Dataset entries
┌──

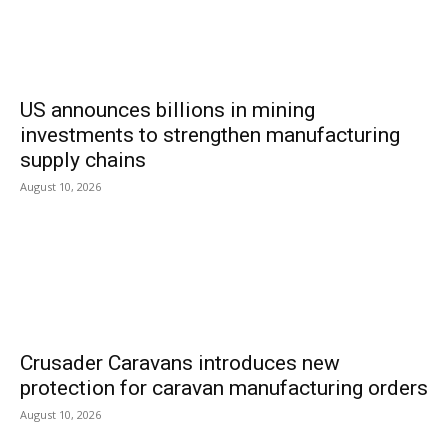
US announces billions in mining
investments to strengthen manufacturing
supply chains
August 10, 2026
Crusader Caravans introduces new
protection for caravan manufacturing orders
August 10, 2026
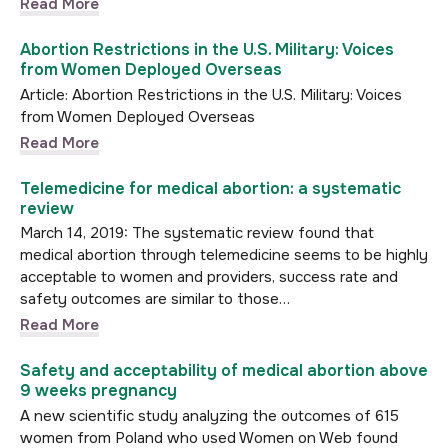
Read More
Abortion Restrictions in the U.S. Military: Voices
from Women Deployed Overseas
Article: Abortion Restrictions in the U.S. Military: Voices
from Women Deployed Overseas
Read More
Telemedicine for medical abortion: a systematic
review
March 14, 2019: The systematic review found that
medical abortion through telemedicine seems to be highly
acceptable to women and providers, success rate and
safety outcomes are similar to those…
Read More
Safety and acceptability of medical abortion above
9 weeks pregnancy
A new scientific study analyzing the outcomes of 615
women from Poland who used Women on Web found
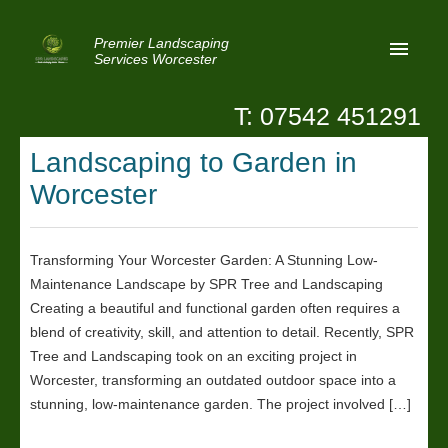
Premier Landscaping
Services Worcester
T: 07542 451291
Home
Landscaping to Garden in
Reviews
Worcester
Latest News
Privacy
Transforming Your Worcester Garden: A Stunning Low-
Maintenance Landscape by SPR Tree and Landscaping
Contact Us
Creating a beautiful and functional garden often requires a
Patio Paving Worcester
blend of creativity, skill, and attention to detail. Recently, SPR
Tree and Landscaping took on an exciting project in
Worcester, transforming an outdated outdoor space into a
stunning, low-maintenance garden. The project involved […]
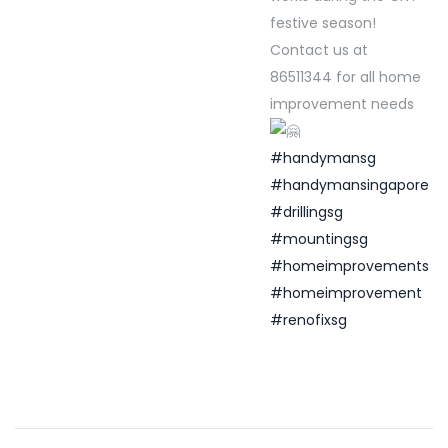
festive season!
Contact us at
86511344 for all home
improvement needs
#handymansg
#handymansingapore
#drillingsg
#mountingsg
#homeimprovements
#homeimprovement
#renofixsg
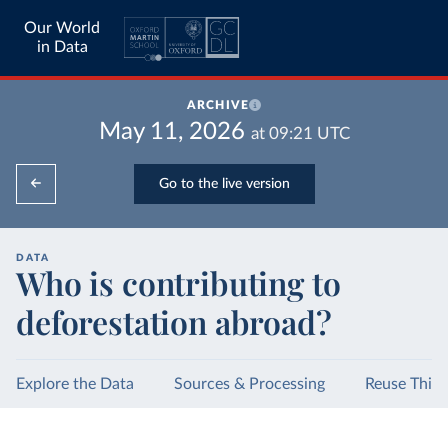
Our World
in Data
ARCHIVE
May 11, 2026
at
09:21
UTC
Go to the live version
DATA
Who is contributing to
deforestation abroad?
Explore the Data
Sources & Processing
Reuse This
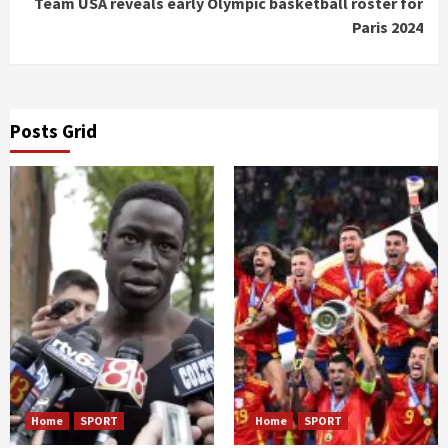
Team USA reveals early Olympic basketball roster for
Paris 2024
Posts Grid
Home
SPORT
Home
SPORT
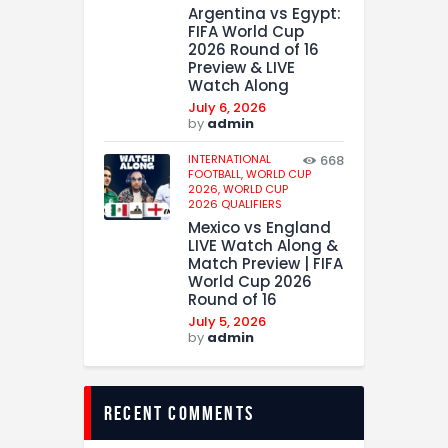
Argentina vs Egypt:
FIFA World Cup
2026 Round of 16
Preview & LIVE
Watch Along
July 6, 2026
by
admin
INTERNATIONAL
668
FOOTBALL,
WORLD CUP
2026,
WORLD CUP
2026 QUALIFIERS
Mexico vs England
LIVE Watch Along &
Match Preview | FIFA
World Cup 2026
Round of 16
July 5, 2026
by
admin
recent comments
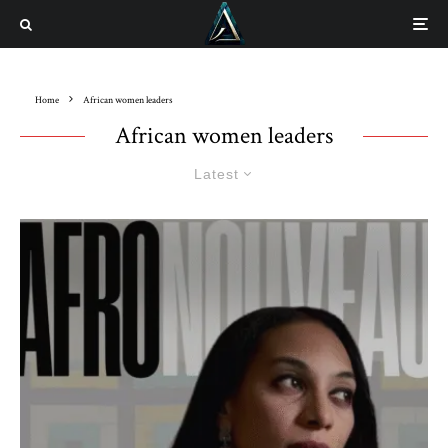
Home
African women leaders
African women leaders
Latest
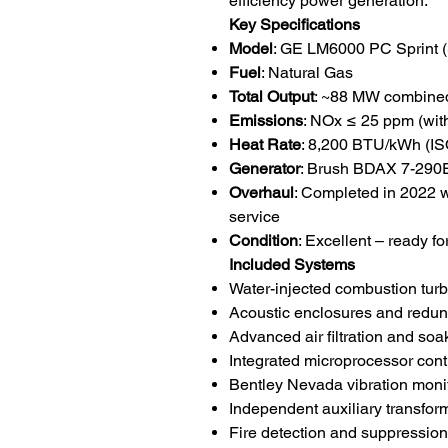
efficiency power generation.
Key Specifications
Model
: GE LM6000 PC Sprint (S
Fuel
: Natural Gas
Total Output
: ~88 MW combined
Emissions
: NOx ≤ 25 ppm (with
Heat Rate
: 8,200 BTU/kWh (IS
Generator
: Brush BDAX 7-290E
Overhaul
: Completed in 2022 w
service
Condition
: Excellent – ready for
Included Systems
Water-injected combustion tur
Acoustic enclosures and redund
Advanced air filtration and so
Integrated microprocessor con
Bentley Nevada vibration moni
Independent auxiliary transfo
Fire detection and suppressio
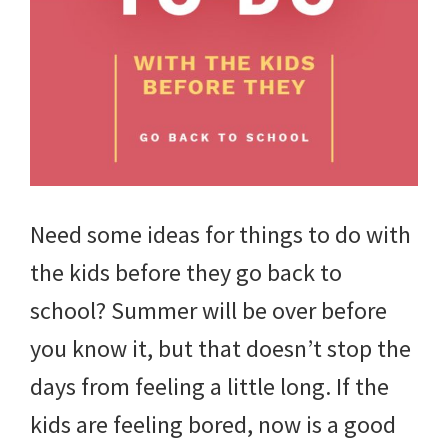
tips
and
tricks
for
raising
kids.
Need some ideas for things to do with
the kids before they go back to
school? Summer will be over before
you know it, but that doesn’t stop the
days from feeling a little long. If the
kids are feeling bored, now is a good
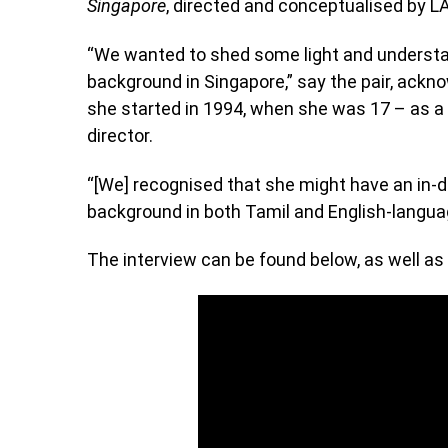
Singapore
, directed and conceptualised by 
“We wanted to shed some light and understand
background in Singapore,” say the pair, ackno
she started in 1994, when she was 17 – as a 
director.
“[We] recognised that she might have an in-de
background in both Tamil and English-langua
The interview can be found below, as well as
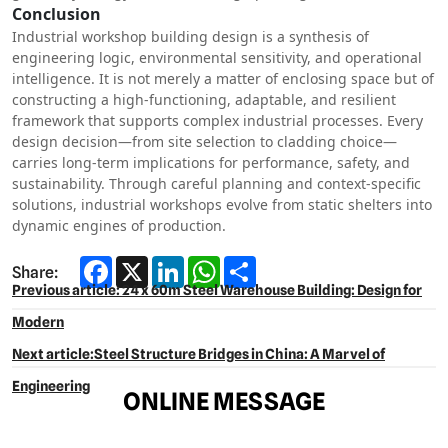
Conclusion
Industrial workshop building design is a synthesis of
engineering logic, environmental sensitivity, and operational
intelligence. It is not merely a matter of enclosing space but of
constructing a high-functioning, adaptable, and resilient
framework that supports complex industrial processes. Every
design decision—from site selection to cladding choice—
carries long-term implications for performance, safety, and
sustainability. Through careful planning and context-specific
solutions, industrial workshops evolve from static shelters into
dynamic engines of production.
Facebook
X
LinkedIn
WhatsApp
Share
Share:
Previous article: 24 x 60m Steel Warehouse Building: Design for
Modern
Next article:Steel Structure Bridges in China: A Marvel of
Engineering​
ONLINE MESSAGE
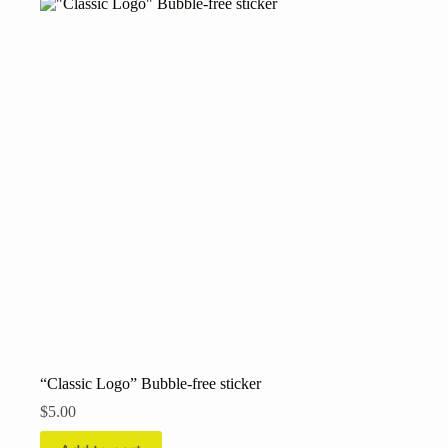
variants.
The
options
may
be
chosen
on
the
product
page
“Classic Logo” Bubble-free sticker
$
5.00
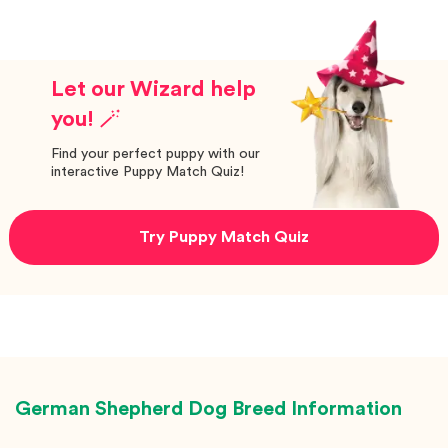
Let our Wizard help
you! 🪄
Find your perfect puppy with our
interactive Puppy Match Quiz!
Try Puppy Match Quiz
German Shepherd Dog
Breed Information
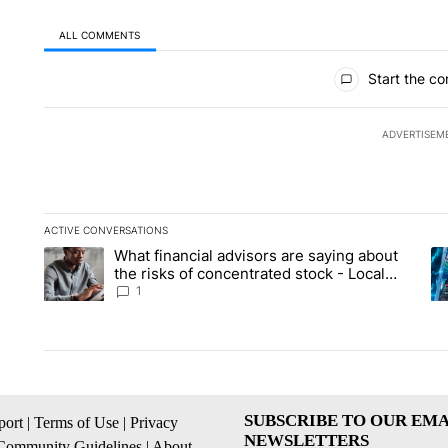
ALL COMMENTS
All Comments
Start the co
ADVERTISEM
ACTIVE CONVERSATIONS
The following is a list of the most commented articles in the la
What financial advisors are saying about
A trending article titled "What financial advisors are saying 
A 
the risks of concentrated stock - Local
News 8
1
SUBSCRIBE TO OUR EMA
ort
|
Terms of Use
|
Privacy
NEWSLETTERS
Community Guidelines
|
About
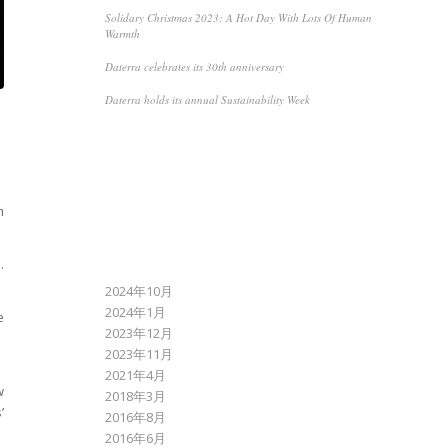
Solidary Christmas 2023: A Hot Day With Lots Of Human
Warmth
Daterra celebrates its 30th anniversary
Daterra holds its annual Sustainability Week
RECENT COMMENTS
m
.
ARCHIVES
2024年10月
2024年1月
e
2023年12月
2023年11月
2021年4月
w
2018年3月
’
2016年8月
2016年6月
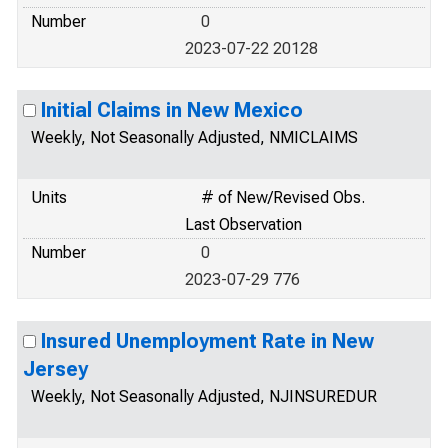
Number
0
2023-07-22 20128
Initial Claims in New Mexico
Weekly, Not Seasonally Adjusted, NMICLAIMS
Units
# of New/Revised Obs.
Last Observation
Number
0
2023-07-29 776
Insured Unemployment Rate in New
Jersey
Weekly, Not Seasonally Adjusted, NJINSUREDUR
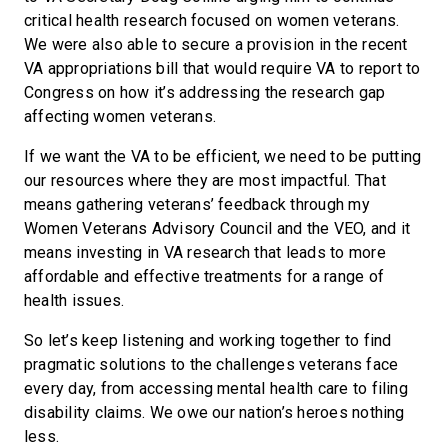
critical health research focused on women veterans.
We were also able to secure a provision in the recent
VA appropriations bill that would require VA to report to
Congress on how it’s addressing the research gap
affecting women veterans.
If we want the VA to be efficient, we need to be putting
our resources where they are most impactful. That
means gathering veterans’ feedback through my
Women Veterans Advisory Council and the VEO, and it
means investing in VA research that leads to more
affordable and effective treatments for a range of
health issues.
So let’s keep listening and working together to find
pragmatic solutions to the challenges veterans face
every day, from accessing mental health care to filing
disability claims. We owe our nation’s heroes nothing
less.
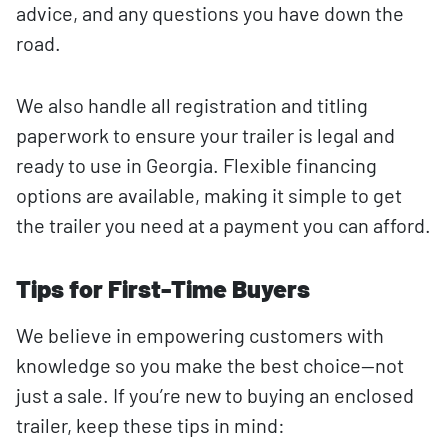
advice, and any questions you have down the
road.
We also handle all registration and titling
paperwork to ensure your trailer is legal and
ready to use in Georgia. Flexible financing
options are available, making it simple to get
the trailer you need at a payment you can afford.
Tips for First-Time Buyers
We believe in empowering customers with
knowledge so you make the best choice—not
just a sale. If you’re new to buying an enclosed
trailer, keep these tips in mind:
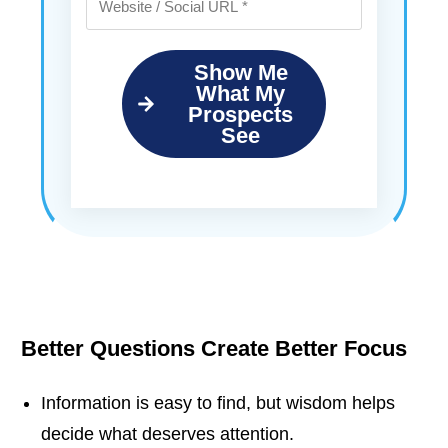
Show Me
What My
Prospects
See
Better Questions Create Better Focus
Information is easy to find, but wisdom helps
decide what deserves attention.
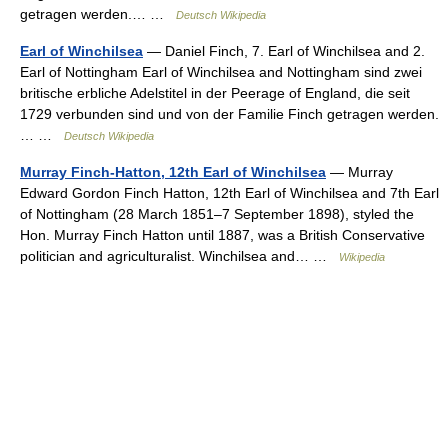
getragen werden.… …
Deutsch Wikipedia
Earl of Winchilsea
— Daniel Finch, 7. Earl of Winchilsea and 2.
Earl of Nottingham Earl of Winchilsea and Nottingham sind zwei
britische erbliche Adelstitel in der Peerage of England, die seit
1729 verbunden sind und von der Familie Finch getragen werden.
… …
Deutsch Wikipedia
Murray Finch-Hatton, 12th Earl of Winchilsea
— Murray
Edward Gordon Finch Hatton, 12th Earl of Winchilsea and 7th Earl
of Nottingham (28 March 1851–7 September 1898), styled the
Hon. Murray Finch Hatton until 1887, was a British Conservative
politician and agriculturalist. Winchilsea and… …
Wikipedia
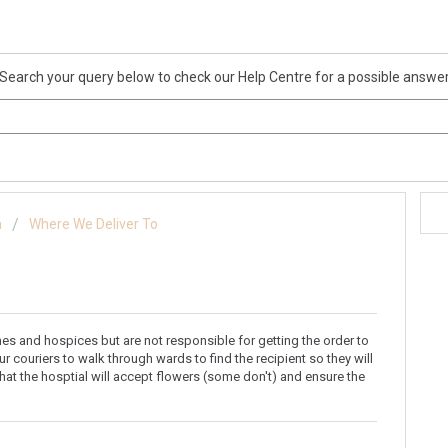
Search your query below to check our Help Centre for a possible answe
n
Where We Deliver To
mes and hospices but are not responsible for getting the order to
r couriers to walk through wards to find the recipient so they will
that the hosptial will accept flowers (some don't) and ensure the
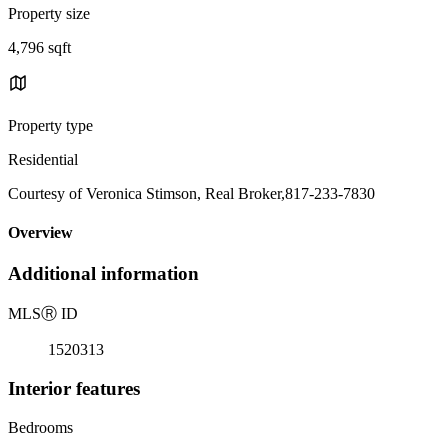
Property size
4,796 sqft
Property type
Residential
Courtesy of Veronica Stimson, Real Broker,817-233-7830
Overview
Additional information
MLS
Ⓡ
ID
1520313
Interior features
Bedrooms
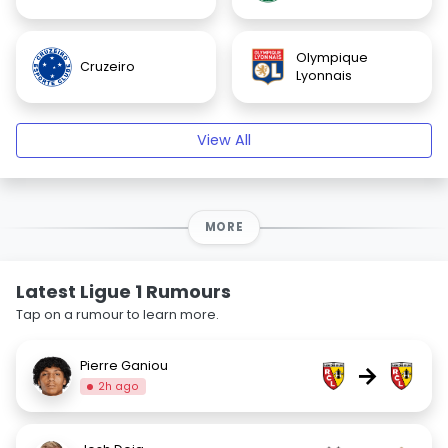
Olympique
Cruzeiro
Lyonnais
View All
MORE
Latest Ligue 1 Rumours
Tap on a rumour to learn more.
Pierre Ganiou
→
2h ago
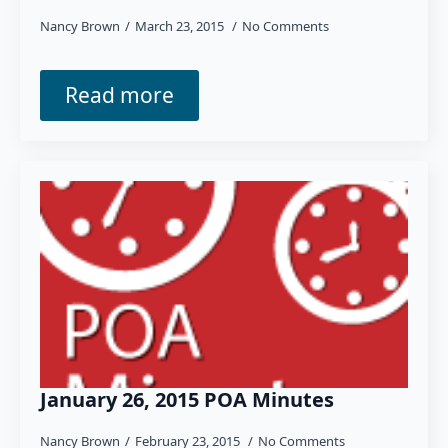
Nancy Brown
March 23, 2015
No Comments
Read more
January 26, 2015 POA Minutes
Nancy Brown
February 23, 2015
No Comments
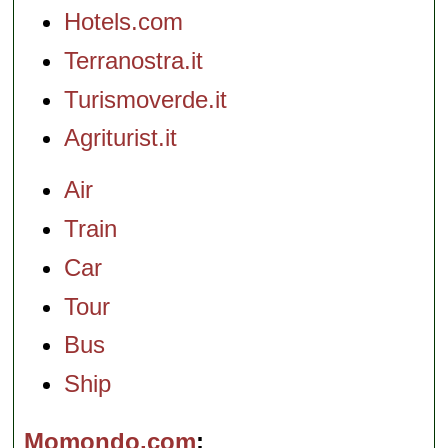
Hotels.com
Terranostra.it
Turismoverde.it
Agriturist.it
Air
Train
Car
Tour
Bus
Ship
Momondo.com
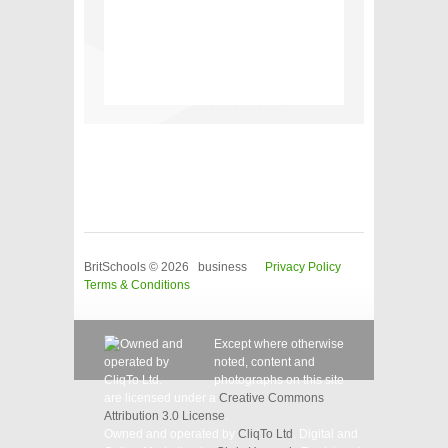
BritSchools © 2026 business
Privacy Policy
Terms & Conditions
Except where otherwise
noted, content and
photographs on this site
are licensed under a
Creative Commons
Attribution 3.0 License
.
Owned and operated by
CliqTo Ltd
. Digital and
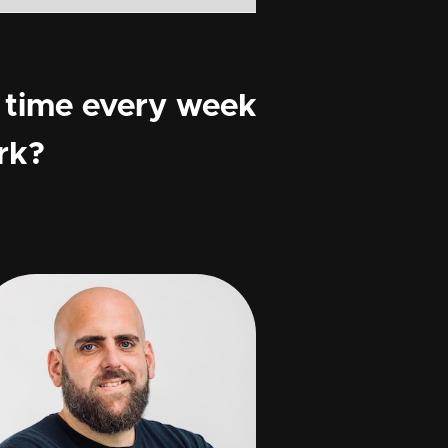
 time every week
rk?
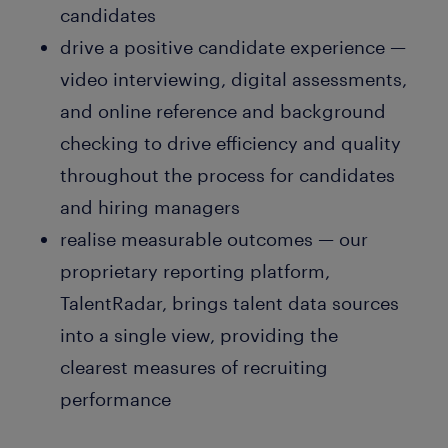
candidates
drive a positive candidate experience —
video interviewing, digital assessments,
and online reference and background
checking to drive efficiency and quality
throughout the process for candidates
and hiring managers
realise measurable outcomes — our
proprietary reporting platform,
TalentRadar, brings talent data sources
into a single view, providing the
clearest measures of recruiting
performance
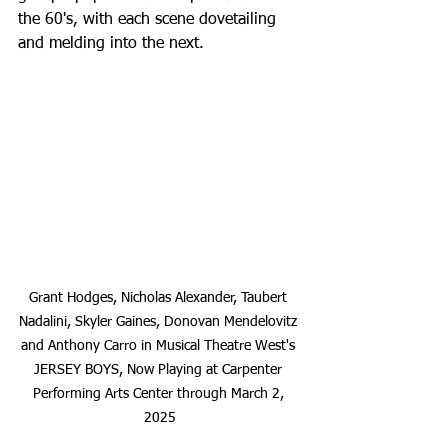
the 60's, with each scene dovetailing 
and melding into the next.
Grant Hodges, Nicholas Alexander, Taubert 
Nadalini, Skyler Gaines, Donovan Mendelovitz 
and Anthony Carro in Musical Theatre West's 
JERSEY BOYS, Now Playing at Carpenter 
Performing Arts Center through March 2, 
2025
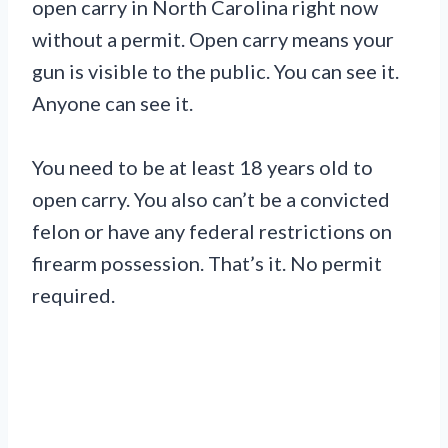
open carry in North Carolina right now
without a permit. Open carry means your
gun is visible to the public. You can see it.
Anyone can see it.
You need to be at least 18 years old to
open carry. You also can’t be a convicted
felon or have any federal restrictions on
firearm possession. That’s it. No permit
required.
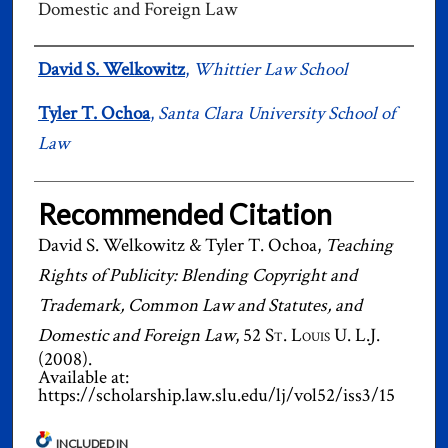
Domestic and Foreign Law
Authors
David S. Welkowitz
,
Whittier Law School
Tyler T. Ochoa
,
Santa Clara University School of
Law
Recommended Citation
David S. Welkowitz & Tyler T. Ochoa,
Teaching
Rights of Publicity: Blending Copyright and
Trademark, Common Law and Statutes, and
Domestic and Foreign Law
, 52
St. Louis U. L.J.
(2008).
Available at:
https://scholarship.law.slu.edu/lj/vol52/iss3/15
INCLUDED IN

└──

Return only the number of lines above that include the word "efficiency".

### Task result
2